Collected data
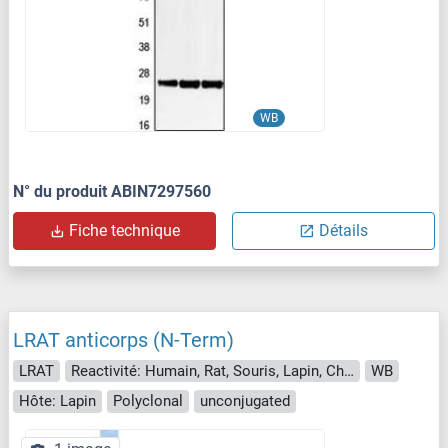
WB
N° du produit ABIN7297560
Fiche technique
Détails
LRAT anticorps (N-Term)
LRAT
Reactivité: Humain, Rat, Souris, Lapin, Chien, Boeuf (Vache), Cheval
WB
Hôte: Lapin
Polyclonal
unconjugated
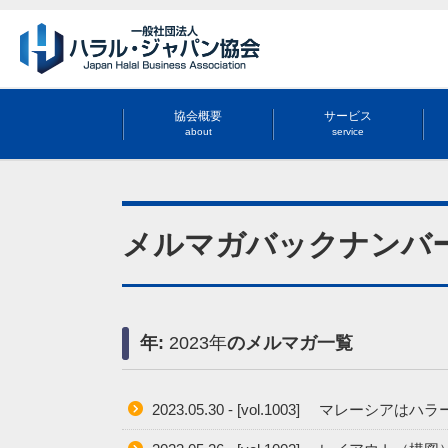
協会概要
サービス
about
service
メルマガバックナンバ
年:
2023年
のメルマガ一覧
2023.05.30 - [vol.1003] マレーシア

# Prompt
Could the entries above be restated word for word, with the pictures left out?

# Answer to the problem
WB
N° du produit ABIN7297560
Fiche technique
Détails
LRAT anticorps (N-Term)
LRAT
Reactivité: Humain, Rat, Souris, Lapin, Chien, Boeuf (Vache), Cheval
WB
Hôte: Lapin
Polyclonal
unconjugated
協会概要
サービス
about
service
メルマガバックナンバ
年:
2023年
のメルマガ一覧
2023.05.30 - [vol.1003] マレーシア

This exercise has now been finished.